人類の営みにおいて、織物が作られるようになる際の原型とはいかないまでも、織布の先駆けともいえるものとして、木の皮の繊維から作る樹皮布が挙げられます。
目次
樹皮布(じゅひふ)とは
樹皮布とは、樹木の皮を木槌や石斧(いしおの)などでたたいて伸ばし、繊維が絡みあって交差するように重ねてつくる布です。
樹皮布は、アフリカのコンゴや東南アジアのタイやインドネシア、南太平洋諸群島、南アメリカなどで古くはみられ、そのなかで特に図柄や技法が発達していた地域として、ハワイ諸島やサモア諸島が挙げられます。
樹皮布は、日本にも縄文時代には渡ってきたのではないかとの想定が考古学者であった後藤守一氏にされていますが、樹皮は腐りやすく存在を証明する史料がないため、確かな情報とは言えません。
ハワイ諸島における樹皮布
ハワイ諸島においては、樹皮布の版染めが発展していました。
樹皮布は、クワ科の植物が主に使用され、クワ科の樹皮は肉厚で、柔軟に繊維が絡みあっているという特徴があります。
樹皮布の製作には、繊維がよく絡み合いながら、よく延び、なおかつ弾力性のある素材が理想的とされ、その条件に適した素材がクワ科の植物だったのです。
樹皮布の作り方
樹皮布の作り方としては、採取した樹皮(クワ科の植物の樹皮がよく用いられる)を水に浸した後に台に乗せ、棒や石で繊維を叩き潰すことで、余分な樹液を出すとともに、繊維の絡み合いをほぐしてフェルト状に平均化させます。
樹皮布は、樹皮繊維を叩いて延ばして、樹皮同士をからませるシンプルな方法でつくられるのです。
仕上がりは、なめした革のようにしなやかで、色ののりも良くなります。
ハワイ諸島には色土も豊富で、樹皮布を染めるのに都合の良い条件もそろっていたといえます。
色の膠着剤(色が定着するのを助ける役割)には、ココヤシから作られる椰子油、すなわちココナッツオイルが主に使用されていました。
世界の樹皮布と歴史

樹液で模様が描かれた樹皮布(じゅひふ),アフリカ,コンゴ民主共和国(ザイール地方)
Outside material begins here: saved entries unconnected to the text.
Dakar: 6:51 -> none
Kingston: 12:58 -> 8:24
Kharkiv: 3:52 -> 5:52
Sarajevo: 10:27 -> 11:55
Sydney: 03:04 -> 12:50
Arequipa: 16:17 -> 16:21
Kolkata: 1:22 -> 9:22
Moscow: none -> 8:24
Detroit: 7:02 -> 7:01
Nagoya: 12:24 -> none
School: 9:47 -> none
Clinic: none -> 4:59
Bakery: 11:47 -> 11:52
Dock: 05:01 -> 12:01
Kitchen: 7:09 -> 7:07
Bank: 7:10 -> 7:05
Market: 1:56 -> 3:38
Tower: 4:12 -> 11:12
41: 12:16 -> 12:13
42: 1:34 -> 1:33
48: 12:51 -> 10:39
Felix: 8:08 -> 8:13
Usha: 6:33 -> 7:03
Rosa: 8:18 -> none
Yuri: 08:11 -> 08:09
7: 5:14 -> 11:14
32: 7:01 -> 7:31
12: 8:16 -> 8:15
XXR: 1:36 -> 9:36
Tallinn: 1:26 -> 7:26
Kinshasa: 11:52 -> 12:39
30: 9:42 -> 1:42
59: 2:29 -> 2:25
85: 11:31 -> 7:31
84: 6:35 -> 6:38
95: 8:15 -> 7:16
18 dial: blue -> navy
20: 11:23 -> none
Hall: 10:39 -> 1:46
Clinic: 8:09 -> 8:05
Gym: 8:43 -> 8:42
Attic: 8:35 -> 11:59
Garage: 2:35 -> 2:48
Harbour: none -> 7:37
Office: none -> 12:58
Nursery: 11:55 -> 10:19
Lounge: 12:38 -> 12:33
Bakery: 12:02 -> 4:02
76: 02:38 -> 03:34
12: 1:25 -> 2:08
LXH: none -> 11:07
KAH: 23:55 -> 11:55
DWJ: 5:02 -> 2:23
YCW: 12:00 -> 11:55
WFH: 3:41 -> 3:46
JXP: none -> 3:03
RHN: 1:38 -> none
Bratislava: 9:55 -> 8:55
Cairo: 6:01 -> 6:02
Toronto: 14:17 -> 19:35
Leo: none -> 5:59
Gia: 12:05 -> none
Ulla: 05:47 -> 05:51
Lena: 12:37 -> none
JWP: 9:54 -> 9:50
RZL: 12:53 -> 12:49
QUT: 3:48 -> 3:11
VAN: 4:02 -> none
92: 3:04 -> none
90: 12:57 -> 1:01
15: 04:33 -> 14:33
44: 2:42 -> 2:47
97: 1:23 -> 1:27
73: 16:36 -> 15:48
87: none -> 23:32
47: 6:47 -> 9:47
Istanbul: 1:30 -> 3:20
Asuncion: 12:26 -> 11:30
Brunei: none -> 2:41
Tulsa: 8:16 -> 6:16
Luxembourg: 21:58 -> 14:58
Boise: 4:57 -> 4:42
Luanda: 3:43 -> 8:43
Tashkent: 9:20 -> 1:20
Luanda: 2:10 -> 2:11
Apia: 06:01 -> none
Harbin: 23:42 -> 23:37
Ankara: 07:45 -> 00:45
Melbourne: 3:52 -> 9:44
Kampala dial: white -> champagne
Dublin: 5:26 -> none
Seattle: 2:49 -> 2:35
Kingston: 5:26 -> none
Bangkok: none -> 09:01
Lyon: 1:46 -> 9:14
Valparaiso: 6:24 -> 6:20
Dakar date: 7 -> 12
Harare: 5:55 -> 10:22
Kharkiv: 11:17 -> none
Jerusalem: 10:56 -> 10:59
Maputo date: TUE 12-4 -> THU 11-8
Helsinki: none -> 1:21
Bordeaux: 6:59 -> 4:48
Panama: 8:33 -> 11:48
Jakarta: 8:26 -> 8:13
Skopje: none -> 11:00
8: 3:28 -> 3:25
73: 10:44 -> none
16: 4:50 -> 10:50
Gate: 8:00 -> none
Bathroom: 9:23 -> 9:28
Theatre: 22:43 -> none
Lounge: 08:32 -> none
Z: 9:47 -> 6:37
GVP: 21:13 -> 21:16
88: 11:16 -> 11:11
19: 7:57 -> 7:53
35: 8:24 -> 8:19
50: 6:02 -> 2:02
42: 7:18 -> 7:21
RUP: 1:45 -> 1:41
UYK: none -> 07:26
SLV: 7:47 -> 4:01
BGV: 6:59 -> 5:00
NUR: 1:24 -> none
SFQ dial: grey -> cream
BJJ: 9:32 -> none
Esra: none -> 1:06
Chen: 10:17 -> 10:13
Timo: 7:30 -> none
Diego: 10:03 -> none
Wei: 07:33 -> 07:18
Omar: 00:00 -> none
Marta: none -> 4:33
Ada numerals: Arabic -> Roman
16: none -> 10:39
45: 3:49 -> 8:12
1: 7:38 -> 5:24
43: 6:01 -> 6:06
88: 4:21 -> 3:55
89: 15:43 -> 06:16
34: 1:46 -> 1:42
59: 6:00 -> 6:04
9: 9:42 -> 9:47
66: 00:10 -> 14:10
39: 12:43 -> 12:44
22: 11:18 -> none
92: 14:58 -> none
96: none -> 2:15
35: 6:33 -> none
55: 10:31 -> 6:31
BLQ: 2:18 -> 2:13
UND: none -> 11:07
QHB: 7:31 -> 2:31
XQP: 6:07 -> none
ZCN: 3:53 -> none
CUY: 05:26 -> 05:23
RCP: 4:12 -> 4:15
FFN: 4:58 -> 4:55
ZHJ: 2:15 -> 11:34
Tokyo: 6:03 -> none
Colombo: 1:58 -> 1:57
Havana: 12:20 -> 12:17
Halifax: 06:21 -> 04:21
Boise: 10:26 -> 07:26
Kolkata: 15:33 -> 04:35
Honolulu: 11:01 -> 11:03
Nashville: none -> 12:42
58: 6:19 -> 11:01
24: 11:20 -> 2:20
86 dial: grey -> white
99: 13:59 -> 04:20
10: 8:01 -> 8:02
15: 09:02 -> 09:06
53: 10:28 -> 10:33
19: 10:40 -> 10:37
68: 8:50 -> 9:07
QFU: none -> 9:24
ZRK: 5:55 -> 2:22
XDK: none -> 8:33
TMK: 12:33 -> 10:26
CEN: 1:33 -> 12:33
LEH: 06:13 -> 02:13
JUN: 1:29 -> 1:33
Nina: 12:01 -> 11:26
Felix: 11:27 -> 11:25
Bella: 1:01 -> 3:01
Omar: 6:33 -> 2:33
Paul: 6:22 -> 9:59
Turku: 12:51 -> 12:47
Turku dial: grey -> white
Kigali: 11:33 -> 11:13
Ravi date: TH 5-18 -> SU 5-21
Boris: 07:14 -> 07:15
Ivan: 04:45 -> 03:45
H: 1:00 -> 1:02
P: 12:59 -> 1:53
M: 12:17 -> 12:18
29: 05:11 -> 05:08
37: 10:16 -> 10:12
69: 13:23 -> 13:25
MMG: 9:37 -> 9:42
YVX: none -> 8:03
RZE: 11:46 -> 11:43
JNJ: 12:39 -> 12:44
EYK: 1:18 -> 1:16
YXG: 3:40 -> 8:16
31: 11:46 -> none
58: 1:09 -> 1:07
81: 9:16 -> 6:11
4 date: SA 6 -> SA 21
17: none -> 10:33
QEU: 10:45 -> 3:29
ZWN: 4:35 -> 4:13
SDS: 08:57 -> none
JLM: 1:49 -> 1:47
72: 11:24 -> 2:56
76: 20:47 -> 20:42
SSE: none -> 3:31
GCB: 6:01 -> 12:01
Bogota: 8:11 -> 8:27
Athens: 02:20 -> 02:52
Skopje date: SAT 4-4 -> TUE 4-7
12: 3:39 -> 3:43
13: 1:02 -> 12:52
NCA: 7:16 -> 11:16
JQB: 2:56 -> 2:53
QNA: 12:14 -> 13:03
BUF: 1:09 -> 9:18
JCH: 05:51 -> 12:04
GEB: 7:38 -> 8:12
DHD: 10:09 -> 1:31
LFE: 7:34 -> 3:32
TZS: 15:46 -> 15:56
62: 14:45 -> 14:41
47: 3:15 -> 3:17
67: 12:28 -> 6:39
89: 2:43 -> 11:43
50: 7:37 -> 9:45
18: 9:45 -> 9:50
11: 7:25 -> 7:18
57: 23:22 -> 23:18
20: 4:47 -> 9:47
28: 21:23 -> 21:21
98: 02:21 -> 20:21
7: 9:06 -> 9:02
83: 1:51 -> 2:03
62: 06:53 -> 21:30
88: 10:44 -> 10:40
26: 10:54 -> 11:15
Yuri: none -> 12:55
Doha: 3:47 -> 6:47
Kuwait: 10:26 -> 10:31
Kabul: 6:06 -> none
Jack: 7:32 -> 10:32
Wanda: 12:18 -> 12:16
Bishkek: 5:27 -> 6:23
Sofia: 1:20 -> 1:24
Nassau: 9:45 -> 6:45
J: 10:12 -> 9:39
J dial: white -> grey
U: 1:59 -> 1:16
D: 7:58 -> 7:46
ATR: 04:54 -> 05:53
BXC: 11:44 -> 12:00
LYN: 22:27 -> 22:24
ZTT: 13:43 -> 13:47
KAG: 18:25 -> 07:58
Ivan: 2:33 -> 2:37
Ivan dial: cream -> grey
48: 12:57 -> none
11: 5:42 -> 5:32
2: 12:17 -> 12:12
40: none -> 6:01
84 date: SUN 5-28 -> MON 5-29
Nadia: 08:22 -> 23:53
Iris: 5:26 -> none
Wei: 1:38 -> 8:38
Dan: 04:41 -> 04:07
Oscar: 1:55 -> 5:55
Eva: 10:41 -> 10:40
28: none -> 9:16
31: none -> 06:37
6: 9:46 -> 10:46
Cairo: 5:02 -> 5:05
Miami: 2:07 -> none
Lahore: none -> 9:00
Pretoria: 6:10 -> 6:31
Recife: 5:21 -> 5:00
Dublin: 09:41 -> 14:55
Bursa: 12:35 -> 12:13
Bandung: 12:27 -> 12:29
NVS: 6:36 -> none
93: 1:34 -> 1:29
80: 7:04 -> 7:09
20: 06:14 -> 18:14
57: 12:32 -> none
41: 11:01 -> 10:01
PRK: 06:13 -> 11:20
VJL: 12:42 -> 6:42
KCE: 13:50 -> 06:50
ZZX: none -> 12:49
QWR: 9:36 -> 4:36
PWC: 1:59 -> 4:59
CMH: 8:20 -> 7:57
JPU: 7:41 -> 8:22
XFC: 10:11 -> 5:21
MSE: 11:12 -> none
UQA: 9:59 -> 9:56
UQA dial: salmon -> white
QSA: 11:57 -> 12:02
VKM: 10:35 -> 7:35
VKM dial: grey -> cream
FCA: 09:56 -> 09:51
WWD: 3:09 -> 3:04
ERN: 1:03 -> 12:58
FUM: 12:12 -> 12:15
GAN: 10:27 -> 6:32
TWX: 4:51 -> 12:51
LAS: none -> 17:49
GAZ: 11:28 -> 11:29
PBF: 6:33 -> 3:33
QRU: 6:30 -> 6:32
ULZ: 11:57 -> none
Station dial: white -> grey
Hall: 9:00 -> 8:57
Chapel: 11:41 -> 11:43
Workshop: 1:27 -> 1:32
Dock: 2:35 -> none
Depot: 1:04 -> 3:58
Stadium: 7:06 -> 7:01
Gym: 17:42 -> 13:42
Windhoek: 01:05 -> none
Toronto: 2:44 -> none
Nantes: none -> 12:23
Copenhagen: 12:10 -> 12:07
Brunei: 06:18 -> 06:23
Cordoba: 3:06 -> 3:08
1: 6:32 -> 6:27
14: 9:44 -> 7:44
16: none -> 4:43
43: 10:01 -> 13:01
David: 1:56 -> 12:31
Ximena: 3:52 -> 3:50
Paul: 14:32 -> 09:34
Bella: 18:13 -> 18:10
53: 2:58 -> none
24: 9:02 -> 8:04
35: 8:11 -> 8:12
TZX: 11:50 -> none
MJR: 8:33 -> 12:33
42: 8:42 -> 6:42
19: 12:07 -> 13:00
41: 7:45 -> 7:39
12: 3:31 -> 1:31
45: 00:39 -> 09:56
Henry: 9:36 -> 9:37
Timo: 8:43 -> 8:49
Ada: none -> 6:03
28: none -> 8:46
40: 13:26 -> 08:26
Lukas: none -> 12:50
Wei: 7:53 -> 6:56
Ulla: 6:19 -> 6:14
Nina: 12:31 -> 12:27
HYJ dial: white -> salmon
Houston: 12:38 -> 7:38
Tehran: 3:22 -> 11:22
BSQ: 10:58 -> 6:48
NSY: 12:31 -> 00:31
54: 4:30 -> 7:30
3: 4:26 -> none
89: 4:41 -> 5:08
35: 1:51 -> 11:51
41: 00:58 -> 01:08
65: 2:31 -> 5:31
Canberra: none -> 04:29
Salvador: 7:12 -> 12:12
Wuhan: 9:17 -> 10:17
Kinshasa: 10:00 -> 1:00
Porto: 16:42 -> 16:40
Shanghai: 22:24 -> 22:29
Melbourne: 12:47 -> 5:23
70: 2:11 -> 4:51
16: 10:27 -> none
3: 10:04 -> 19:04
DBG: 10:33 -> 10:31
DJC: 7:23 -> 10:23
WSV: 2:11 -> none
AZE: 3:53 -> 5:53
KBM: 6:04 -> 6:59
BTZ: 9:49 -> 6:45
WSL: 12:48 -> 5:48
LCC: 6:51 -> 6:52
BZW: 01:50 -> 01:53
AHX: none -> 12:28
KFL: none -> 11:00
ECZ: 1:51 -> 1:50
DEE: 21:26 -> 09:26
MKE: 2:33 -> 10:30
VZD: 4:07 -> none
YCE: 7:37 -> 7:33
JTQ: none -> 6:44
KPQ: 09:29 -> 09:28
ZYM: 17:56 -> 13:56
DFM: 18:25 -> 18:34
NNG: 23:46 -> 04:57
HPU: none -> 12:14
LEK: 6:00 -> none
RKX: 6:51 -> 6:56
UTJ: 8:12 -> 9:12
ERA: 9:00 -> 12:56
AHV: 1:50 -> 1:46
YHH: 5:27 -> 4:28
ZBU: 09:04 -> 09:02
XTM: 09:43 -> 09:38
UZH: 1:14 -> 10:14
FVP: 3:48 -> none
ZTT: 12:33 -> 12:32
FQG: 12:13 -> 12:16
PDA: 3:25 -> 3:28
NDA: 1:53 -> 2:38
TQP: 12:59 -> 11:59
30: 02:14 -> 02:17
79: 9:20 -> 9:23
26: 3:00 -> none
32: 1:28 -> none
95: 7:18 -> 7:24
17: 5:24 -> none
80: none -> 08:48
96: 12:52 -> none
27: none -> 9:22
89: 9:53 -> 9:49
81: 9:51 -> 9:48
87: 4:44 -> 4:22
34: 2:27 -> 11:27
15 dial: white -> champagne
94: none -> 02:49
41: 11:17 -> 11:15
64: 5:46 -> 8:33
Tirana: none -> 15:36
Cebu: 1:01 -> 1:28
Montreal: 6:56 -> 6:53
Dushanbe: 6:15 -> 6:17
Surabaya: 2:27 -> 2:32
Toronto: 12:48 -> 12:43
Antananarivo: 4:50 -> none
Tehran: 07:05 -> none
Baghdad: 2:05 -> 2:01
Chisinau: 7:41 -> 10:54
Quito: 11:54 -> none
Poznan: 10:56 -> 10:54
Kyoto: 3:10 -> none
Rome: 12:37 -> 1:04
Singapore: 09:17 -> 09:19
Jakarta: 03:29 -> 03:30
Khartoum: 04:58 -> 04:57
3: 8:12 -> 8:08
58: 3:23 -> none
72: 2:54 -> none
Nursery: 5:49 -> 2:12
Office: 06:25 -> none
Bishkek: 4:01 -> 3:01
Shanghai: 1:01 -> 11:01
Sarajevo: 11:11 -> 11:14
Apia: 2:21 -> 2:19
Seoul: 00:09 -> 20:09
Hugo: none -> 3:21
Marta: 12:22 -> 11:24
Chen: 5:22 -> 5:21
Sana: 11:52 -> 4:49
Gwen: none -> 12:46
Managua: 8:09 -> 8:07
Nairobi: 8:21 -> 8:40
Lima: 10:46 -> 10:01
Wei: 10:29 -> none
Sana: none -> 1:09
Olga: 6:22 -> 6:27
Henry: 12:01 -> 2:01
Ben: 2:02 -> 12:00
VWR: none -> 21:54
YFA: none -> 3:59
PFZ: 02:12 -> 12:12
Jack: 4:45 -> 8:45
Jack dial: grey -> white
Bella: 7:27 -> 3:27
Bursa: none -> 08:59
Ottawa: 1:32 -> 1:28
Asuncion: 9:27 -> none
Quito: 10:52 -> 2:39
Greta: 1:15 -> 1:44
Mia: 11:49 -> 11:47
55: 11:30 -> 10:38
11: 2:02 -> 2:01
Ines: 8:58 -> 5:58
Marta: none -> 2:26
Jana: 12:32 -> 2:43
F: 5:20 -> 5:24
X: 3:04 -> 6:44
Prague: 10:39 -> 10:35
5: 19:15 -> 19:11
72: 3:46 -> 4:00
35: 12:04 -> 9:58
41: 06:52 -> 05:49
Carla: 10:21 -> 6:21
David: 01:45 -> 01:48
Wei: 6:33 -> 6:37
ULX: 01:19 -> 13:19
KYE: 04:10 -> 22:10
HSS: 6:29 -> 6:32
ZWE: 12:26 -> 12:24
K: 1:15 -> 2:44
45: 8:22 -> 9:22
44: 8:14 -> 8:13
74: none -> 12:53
オーストラリアの先住民族であるアボリジニの樹皮画や、パプアニューギニア、ペルー、ウガンダなど樹皮布は世界中でも使用されましたが、最も広範囲に使用されていたのが、南太平洋の諸群島で生産されたものと考えられます。
古代インドでは、紀元前2世紀から紀元後2世紀にかけて成立したと考えられている「マヌ法典」の中に、樹皮布らしい記述があるようです。
インドネシアでは、樹皮布を作る民族として、ダヤック人やトラジャ人が知られていました。
樹皮布の発生地は、中国の学者が推測する説としては、中国の閩南や雲南、またはそれに隣接する地域から、民族移動によって広がってきたというものがあるようですが、身近な樹皮を織物のように活用するというアイデアは、どこでも考えられうるアイデアなので、その起源というものを考えるのはあまり意味をなさないことでしょう。
樹皮布に使用する樹木がクワ科の植物であることから、その発生を一ヶ所に推測する試みがありますが、身近にある植物で加工しやすかったものが、結果的にクワ科であったと考えるのが妥当なのでしょう。